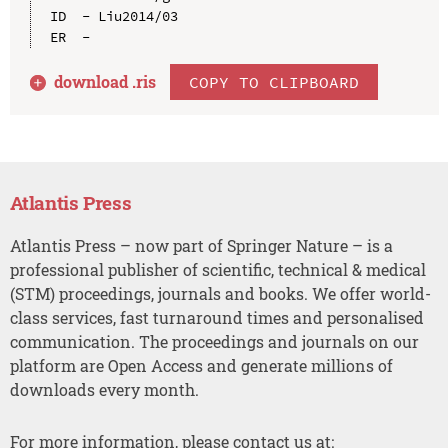
ID  - Liu2014/03

download .
ris
COPY TO CLIPBOARD
Atlantis Press
Atlantis Press – now part of Springer Nature – is a
professional publisher of scientific, technical & medical
(STM) proceedings, journals and books. We offer world-
class services, fast turnaround times and personalised
communication. The proceedings and journals on our
platform are Open Access and generate millions of
downloads every month.
For more information, please contact us at:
:::::
Work required — Your answer should be a single number: how many lines in the preceding entries contain "Press".

Answer box — 2